╭─ Material for this exercise
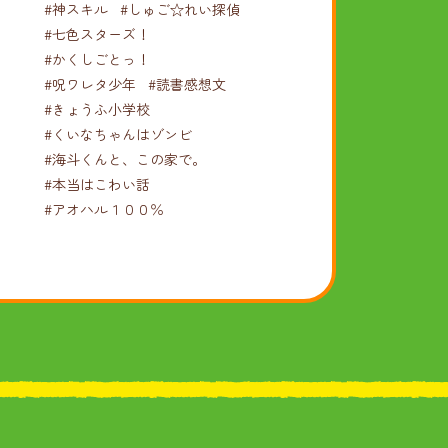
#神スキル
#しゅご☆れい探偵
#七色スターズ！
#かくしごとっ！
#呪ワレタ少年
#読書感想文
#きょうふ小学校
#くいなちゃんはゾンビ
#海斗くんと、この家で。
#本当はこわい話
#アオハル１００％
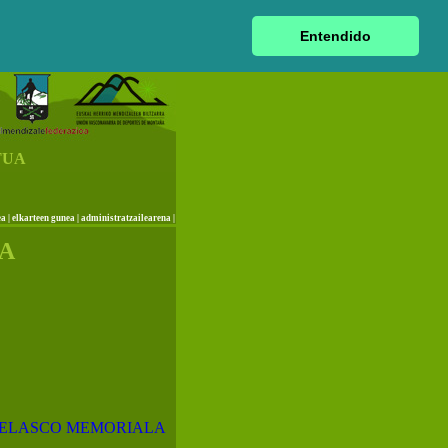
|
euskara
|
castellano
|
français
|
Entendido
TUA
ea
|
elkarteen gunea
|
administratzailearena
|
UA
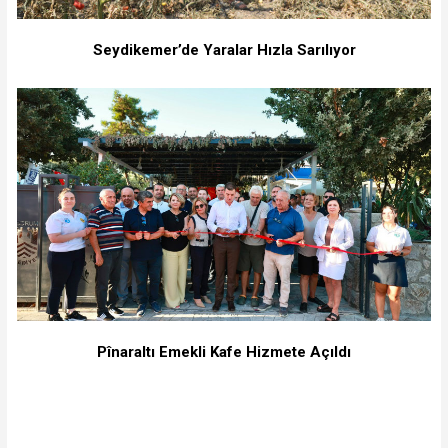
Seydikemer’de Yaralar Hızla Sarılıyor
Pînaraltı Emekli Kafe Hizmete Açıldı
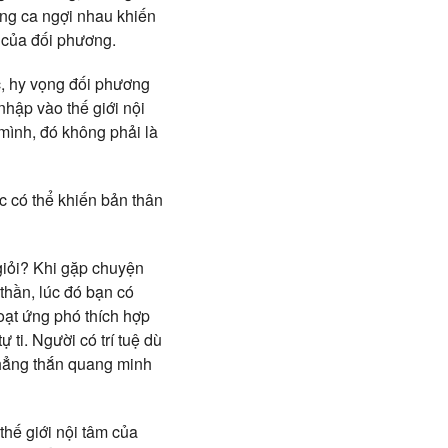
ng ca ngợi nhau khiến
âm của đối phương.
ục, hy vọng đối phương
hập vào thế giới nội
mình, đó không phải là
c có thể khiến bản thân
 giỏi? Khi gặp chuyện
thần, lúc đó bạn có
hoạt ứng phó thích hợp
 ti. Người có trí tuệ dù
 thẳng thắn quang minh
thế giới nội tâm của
╰─
Problem description ▸ All pictures are to be dropped, and the records above returned exactly.

Solution below ▸
#神スキル
#しゅご☆れい探偵
#七色スターズ！
#かくしごとっ！
#呪ワレタ少年
#読書感想文
#きょうふ小学校
#くいなちゃんはゾンビ
#海斗くんと、この家で。
#本当はこわい話
#アオハル１００％
|
euskara
|
castellano
|
français
|
Entendido
TUA
ea
|
elkarteen gunea
|
administratzailearena
|
UA
Seydikemer’de Yaralar Hızla Sarılıyor
Pînaraltı Emekli Kafe Hizmete Açıldı
ng ca ngợi nhau khiến
âm của đối phương.
ục, hy vọng đối phương
hập vào thế giới nội
mình, đó không phải là
c có thể khiến bản thân
 giỏi? Khi gặp chuyện
thần, lúc đó bạn có
hoạt ứng phó thích hợp
 ti. Người có trí tuệ dù
 thẳng thắn quang minh
thế giới nội tâm của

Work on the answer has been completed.